Medicalising Borders
Title | Medicalising Borders PDF eBook |
Author | Sevasti Trubeta |
Publisher | |
Pages | 304 |
Release | 2021-04-13 |
Genre | |
ISBN | 9781526154668 |
The research of pandemics, epidemics, and pathogens like SARS-CoV-2, reaches beyond biomedicine and touches the core of modern statehood, since foci and vectors of communicable diseases are testing the efficacy of medical control at state borders.By illuminating these issues from a multidisciplinary perspective, this volume starts with historical models of quarantine. It deals with fears of contamination and the corresponding stereotypes border crossers and migrants are confronted with.
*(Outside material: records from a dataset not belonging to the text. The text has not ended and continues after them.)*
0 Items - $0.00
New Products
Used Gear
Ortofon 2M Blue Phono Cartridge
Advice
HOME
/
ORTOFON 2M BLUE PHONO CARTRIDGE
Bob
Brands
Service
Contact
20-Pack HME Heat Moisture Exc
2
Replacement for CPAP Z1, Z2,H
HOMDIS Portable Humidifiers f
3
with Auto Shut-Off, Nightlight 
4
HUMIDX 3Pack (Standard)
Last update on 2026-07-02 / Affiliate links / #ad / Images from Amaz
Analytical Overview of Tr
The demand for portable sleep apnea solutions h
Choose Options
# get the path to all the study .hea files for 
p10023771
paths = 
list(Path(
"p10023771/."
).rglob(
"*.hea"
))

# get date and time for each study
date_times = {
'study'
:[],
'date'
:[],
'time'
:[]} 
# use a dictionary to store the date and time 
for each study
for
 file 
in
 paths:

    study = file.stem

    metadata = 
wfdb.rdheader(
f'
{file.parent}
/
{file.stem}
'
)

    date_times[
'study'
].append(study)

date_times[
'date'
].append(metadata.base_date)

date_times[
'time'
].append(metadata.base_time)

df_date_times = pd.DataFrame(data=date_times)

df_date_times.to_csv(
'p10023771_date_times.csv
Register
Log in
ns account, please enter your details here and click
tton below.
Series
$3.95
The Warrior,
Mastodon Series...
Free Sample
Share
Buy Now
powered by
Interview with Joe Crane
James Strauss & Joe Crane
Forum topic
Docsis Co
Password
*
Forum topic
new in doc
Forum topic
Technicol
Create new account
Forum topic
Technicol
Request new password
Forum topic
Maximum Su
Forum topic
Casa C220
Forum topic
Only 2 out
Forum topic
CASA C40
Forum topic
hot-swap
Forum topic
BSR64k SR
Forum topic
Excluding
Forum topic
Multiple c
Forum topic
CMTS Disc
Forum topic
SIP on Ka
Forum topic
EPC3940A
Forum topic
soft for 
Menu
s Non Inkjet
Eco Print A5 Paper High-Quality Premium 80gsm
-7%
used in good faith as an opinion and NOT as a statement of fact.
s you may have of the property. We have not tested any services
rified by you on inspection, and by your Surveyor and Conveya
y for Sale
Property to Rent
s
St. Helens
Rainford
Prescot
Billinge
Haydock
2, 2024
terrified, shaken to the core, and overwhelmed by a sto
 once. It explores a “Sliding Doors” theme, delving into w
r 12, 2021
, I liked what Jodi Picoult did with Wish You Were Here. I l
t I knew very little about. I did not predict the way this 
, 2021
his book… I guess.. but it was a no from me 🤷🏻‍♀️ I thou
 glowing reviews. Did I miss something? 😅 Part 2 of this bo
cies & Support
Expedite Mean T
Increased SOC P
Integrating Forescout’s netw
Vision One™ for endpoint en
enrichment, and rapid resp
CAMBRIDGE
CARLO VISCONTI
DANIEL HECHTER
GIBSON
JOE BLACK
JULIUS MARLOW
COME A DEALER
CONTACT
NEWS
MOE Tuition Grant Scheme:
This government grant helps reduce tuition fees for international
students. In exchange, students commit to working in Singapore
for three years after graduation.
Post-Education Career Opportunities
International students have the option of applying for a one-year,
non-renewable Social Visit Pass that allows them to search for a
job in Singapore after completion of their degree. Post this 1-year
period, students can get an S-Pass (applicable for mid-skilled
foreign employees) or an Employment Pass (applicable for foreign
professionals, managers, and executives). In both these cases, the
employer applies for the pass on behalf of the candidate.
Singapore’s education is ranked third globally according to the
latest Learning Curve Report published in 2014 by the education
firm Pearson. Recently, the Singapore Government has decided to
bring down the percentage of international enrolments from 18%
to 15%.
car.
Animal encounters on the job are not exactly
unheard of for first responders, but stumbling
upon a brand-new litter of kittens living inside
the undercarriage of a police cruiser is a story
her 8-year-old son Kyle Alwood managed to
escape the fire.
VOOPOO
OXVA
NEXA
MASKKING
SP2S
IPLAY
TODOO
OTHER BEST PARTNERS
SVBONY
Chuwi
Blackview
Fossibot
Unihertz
At state borders the latter have been subject to the implementation of medical, genetic and biometric screening techniques. The book wants to show that the contemporary border security regimes of Western states exhibit a high share of medicalised techniques of power that originate in European modernity; it draws on the expertise of a network of researchers who deal with these issues from the early eighteenth century up to recent developments.
Redefining Ceasefires
Title | Redefining Ceasefires PDF eBook |
Author | Marika Sosnowski |
Publisher | Cambridge University Press |
Pages | 217 |
Release | 2023-04-30 |
Genre | Political Science |
ISBN | 1009347195 |
Since 2012, ceasefires have been used in Syria to halt violence and facilitate peace agreements. However, in this book, Marika Sosnowski argues that a ceasefire is rarely ever just a 'cease fire'. Instead, she demonstrates that ceasefires are not only military tactics but are also tools of wartime order and statebuilding. Bringing together rare primary documents and first-hand interviews with over eighty Syrians and other experts, Sosnowski offers original insights into the most critical conflict of our time, the Syrian civil war. From rebel governance to citizen and property rights, humanitarian access to economic networks, ceasefires have a range of heretofore underexamined impacts. Using the most prominent ceasefires of the war as case studies, Sosnowski demonstrates the diverse consequences of ceasefires and provides a fuller, more nuanced portrait of their role in conflict resolution.